This year has been both the best of times and the worst of times for pipeline behemoth Energy Transfer (NYSE: ET). On the one hand, the energy company is on track to generate record earnings, with its adjusted EBITDA on pace to come in between $11 billion and $11.1 billion, up about 16% from 2018’s total. The MLP‘s unit price, however, has fallen about 14% this year.
Because of that, the company now sells for an insanely cheap price. That makes it a great stock for value investors to consider buying this December.

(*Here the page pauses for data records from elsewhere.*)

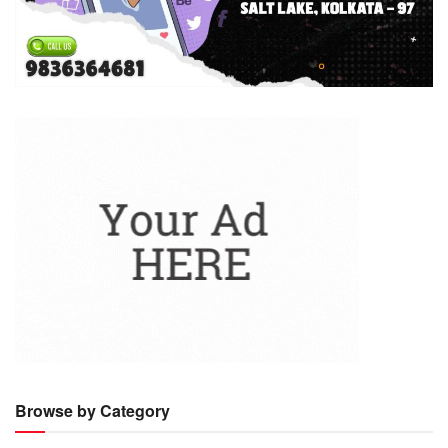
Browse by Category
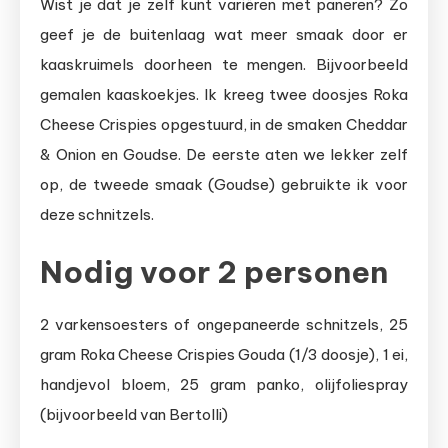
Wist je dat je zelf kunt variëren met paneren? Zo
geef je de buitenlaag wat meer smaak door er
kaaskruimels doorheen te mengen. Bijvoorbeeld
gemalen kaaskoekjes. Ik kreeg twee doosjes Roka
Cheese Crispies opgestuurd, in de smaken Cheddar
& Onion en Goudse. De eerste aten we lekker zelf
op, de tweede smaak (Goudse) gebruikte ik voor
deze schnitzels.
Nodig voor 2 personen
2 varkensoesters of ongepaneerde schnitzels, 25
gram Roka Cheese Crispies Gouda (1/3 doosje), 1 ei,
handjevol bloem, 25 gram panko, olijfoliespray
(bijvoorbeeld van Bertolli)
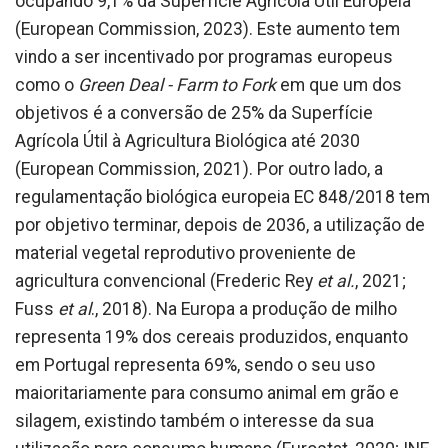
ocupando 9,1% da Superfície Agrícola Útil Europeia
(European Commission, 2023). Este aumento tem
vindo a ser incentivado por programas europeus
como o
Green Deal - Farm to Fork
em que um dos
objetivos é a conversão de 25% da Superfície
Agrícola Útil à Agricultura Biológica até 2030
(European Commission, 2021). Por outro lado, a
regulamentação biológica europeia EC 848/2018 tem
por objetivo terminar, depois de 2036, a utilização de
material vegetal reprodutivo proveniente de
agricultura convencional (Frederic Rey
et al.
, 2021;
Fuss
et al
., 2018). Na Europa a produção de milho
representa 19% dos cereais produzidos, enquanto
em Portugal representa 69%, sendo o seu uso
maioritariamente para consumo animal em grão e
silagem, existindo também o interesse da sua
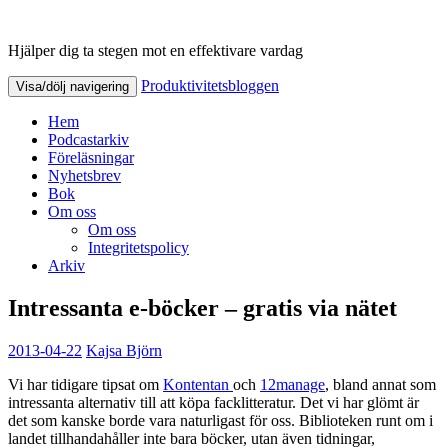
Hjälper dig ta stegen mot en effektivare vardag
Produktivitetsbloggen
Produktivitetsbloggen
Visa/dölj navigering
Hem
Podcastarkiv
Föreläsningar
Nyhetsbrev
Bok
Om oss
Om oss
Integritetspolicy
Arkiv
Intressanta e-böcker – gratis via nätet
2013-04-22
Kajsa Björn
Vi har tidigare tipsat om
Kontentan
och
12manage
, bland annat som
intressanta alternativ till att köpa facklitteratur. Det vi har glömt är
det som kanske borde vara naturligast för oss. Biblioteken runt om i
landet tillhandahåller inte bara böcker, utan även tidningar,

Drilling down into the valuation
The slump in Energy Transfer’s unit price has pushed its enterprise value (EV) down to around $88 billion. With the MLP on track to generate roughly $11 billion in EBITDA, it trades at about eight times its EV/EBITDA, which is a common valuation metric for energy companies. That’s ridiculously cheap, even in the beaten-down energy midstream sector.

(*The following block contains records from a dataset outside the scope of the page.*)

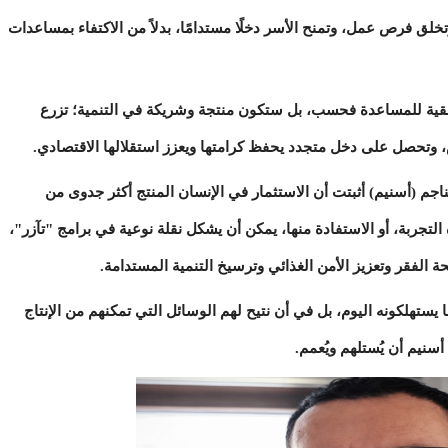
خلق فرص عمل، وتمنح الأسر دخلًا مستدامًا، بدلاً من الاكتفاء بمساعدات
لقية للمساعدة فحسب، بل ستكون منتجة وشريكة في التنمية؛ تزرع
ض، وتحصل على دخل متجدد يحفظ كرامتها ويعزز استقلالها الاقتصادي.
جم (أسنيم) أثبتت أن الاستثمار في الإنسان المنتج أكثر جدوى من
التجربة، أو الاستفادة منها، يمكن أن يشكل نقلة نوعية في برامج "تآزر"،
 الفقر وتعزيز الأمن الغذائي وترسيخ التنمية المستدامة.
ستهلكونه اليوم، بل في أن نتيح لهم الوسائل التي تمكنهم من الإنتاج
سنيم أن يُستلهم ويُعمم.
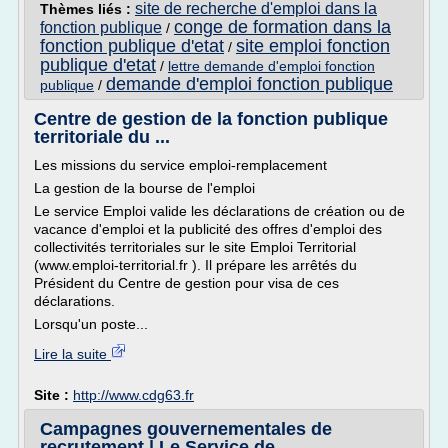
site de recherche d'emploi dans la
Thèmes liés :
conge de formation dans la
fonction publique
/
fonction publique d'etat
site emploi fonction
/
publique d'etat
/
lettre demande d'emploi fonction
demande d'emploi fonction publique
publique
/
Centre de gestion de la fonction publique
territoriale du ...
Les missions du service emploi-remplacement
La gestion de la bourse de l'emploi
Le service Emploi valide les déclarations de création ou de
vacance d'emploi et la publicité des offres d'emploi des
collectivités territoriales sur le site Emploi Territorial
(www.emploi-territorial.fr ). Il prépare les arrêtés du
Président du Centre de gestion pour visa de ces
déclarations.
Lorsqu'un poste...
Lire la suite
Site :
http://www.cdg63.fr
Campagnes gouvernementales de
recrutement | Le Service de ...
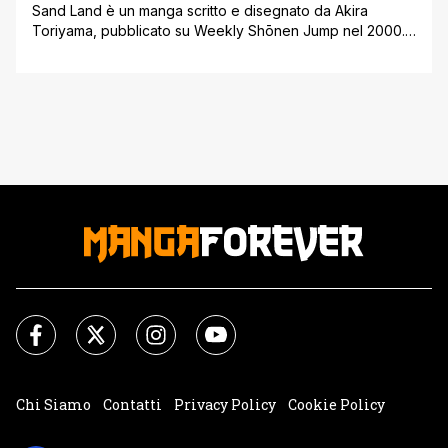
Sand Land è un manga scritto e disegnato da Akira
Toriyama, pubblicato su Weekly Shōnen Jump nel 2000.
Si tratta di una breve opera realizzata dopo la
conclusione di Dragon Ball. E con presente articolo
vogliamo riportare l'annuncio del videogioco basato sugli
eventi di Sand Land. Annunciato durante il Summer Game
Fest, sarà sviluppato un videogioco su Sand Land. [']
Chi Siamo
Contatti
Privacy Policy
Cookie Policy
Impostazioni Cookie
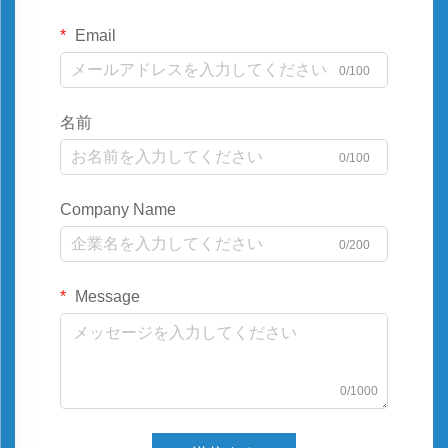
Email
0/100
名前
0/100
Company Name
0/200
Message
0/1000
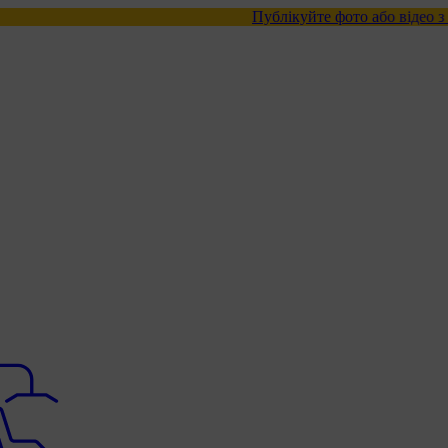
Публікуйте фото або відео з нашими товара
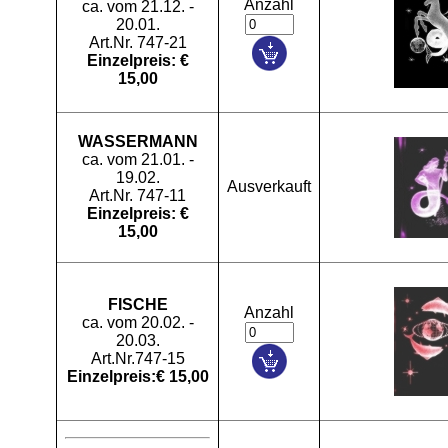
Anzahl
ca. vom 21.12. -
20.01.
Art.Nr. 747-21
Einzelpreis: €
15,00
WASSERMANN
ca. vom 21.01. -
19.02.
Ausverkauft
Art.Nr. 747-11
Einzelpreis: €
15,00
FISCHE
Anzahl
ca. vom 20.02. -
20.03.
Art.Nr.747-15
Einzelpreis:€ 15,00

It’s by far the lowest valuation among the large diversified U.S. pipeline companies. On average, the group currently sells for around 11 times their EV/EBITDA. Meanwhile, midstream assets are fetching about 13 times EBITDA on the M&A market.
Why so cheap?
One factor that seems to be weighing on Energy Transfer’s valuation is its debt. Its leverage ratio is currently a bit above its 4.0 to 4.5 times debt-to-EBITDA target. However, that number should slide into that range next year, with the company on track for a 4.2 times leverage ratio given its current earnings growth projection. While that’s higher than some of its peers — several of which have leverage metrics below 3.5 times — it would be a big improvement for Energy Transfer, given that its leverage ratio was above 5.7 times at the end of 2016.

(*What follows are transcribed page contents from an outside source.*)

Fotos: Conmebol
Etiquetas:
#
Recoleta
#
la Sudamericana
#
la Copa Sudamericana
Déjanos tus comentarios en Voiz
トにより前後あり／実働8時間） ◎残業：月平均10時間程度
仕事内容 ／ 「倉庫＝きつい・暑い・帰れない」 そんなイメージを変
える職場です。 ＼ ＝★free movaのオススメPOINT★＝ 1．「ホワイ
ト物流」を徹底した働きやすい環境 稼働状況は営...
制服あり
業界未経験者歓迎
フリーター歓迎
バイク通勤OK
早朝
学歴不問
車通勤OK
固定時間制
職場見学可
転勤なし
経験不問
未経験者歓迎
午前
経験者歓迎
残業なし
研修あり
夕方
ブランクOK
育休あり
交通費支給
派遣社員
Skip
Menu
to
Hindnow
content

Another factor that seems to be weighing on Energy Transfer’s valuation is its recent decision to acquire SemGroup (NYSE: SEMG) for $5 billion. Energy Transfer’s unit price has slumped about 15% since it made that announcement, due in part to the 65% premium it’s paying for SemGroup. That price, however, isn’t as high as it might seem, since Energy Transfer is paying only about nine times EBITDA for SemGroup after factoring in the expected cost savings. Because of that, the transaction will boost Energy Transfer’s cash flow on a per-unit basis. Further, that deal is highly strategic since it will provide Energy Transfer with another large-scale oil export terminal along the U.S. Gulf Coast. It will also enhance the company’s growth prospects by facilitating the development of the Ted Collins Pipeline, which will link those two Gulf Coast export terminals.
More growth ahead
The SemGroup deal alone should boost Energy Transfer’s EBITDA by about 5% next year. Meanwhile, the company will continue benefiting from its expansion-related investments, with it spending $8 billion in the 2019 to 2020 time frame on organic growth. It finished four projects over the past few months and has several more starting up in 2020. While Energy Transfer hasn’t yet put out its 2020 outlook, these dual fuels should drive another double-digit increase in its EBITDA next year, with further growth in 2021 as the Ted Collins Pipeline comes online.
Too cheap to ignore
Energy Transfer trades at the lowest valuation in its peer group by a wide margin. That discount doesn’t make much sense given that the company’s earnings are at a record level, its balance sheet is improving, and it recently made a sensible acquisition. Because of that, it’s a stock that value investors won’t want to miss, especially since they’ll get paid well while they wait for the company’s valuation to improve. That’s because Energy Transfer currently pays a 10.7%-yielding dividend, which it can comfortably cover with cash flow with lots of room to spare. Add that payout to its growth prospects and valuation upside and Energy Transfer could produce substantial total returns for value investors.